Palm shortening is made from palm oil, an oil derived from the tropical palm tree (which is different from the coconut palm). Palm oil is actually the second most common cooking oil in the world, only bested by soybean oil (eww), and is a shelf-stable oil with a high smoke point. Palm shortening is palm oil with some of the unsaturated fats removed so that it is even more stable and has a thick, luxurious texture that is perfect for baking. The purpose of palm shortening is to replace traditional shortening, which is ridden with trans fats from industrial processing.

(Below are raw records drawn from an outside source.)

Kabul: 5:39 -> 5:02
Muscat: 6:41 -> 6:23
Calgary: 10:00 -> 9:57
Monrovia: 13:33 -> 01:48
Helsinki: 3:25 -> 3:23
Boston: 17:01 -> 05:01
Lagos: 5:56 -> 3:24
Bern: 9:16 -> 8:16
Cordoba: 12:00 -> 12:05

The standard practice for harvesting palm trees for palm oil destroys tropical forests and habitats of endangered species, so it’s definitely an important concern! I buy Tropical Traditions palm shortening, which comes from “small scale family farms in South America. These farmers are certified by ProForest, which ensures that they meet strict social, environmental and technical criteria. With regard to environmental criteria, the assessments are carried out at the landscape and operational level at both the farms and processing facilities. These assessments cover environmental impact on the soil, water, air, biodiversity and local communities. The lands the farmers use are not lands that were deforested. The lands used to grow the palm fruit are lands previously used for agricultural purposes (cattle, rice, banana).” [quote from TropicalTradidions.com]. Palm shortening is very useful in Paleo baking due to its unique chemistry. I typically use it in place of butter (because I can’t do any dairy) in baking or when the lack of flavor is important in a recipe. It can be used to make some very delicious smooth frostings and it’s also a great fat for deep frying.
Palm shortening has only been available in recent years, so there are only a few companies making it. Tropical Traditions is a company that I know and trust, so I always get my palm shortening from there.